Las luces del plató se apagaron con un chasquido
melodramático. Se colocó en el centro, a oscuras, y respiró el silencio. Y
soñó. Soñó con una fama que ni sus genes ni sus habilidades habían sido capaces de brindarle. Fantaseó con
chicas guapas, con coches caros. Con poder mirarse al espejo por las mañanas.
Sus labios entonaron en el camino hacia el tren alguna
melodía que su memoria consciente no acaba de ubicar. Jazz, probablemente. Su
leche y su música fueron los dos grandes regalos que su madre le hizo al llegar
al mundo. Le compró su primer saxofón a
una edad indecentemente temprana, y él quiso satisfacerla, lo ansió con toda su
alma.
Las puertas del metro se cerraron detrás de él y tomó
asiento, paseando una mirada distraída por entre los demás viajeros y preguntándose
vagamente por qué esa mujer le resultaba familiar.
Los años fueron demostrándole que carecía de
talento. Pero ella seguía repitiéndole, con cariño y una fe casi dolorosos, que
sería el próximo John Coltrane.

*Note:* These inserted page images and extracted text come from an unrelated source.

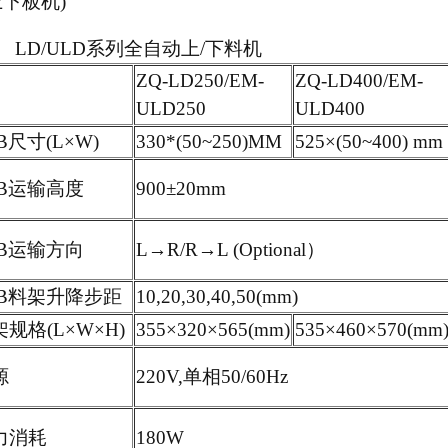
下板机)
LD/ULD系列全自动上/下料机
ZQ-LD250/EM-
ZQ-LD400/EM-
ULD250
ULD400
B尺寸(L×W)
330*(50~250)MM
525×(50~400) mm
CB运输高度
900±20mm
CB运输方向
L→R/R→L (Optional）
CB料架升降步距
10,20,30,40,50(mm)
规格(L×W×H)
355×320×565(mm)
535×460×570(mm
源
220V,单相50/60Hz
力消耗
180W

Y él se soñó John Coltrane hasta que un día se
dio cuenta de que no iba a serlo nunca, de que las ilusiones de su madre eran
vanas y desorbitadas, y las suyas aún peores, por resignadas y conformistas.
De repente su mente hizo la conexión. La mujer de pelo
moreno era su ex novia del instituto. Tenía veinte años y kilos más, pero no
cabía duda de que era ella. Miraba al infinito con expresión exhausta. Su
primer impulso fue ir a saludarla, pero después decidió aprovechar esta
exquisita ocasión para observar sin ser visto. Su dedo estaba decorado con una
alianza dorada, muy a juego con las bolsas oscuras que circundaban sus ojos. Apostó
consigo mismo la existencia de dos hijos, como mínimo. Su cintura estaba
ensanchada, muy distinta de la cinturita de avispa que sus manos habían
acariciado miles de veces, hacía tanto tiempo ya que tuvo que recurrir a toda
su fe para creerlo.
Se fijó en la camiseta de ella. Mostraba una fotografía de
una chica joven, con los brazos llenos de tatuajes, un montón de piercings y
expresión sensual. Sin duda, se le ocurrió, era un símbolo de libertad. Seguro
que su antigua amada quería ser así. Su camiseta era el icono de todo lo que
ella quería lograr en la vida. Pensó, de nuevo, en acercarse a saludar, pero ¿qué
le iba a decir? ¿Que había abandonado el saxofón por la escoba? ¿Que nunca
llegó a ser nada más que un conserje? ¿Que sus giras mundiales se vieron
reducidas a paseos a la panadería de la esquina?
Repentinamente un detalle llamó su atención. La chica de la
camiseta llevaba unas mangas que simulaban ser piel tatuada. No eran de verdad.
El icono de libertad, pensó, había resultado ser una farsa.
Qué irónico. Y qué adecuado. Pensó en decírselo. Saboreó la absurda posibilidad de
destruir la vida de otra persona, la sensación de tenerla en sus manos.
Después se bajó del tren. Y cuando oyó el definitivo ruido
de las puertas al cerrarse detrás de él, supo, de alguna manera, que al
salvarla también se había salvado un poquito a sí mismo.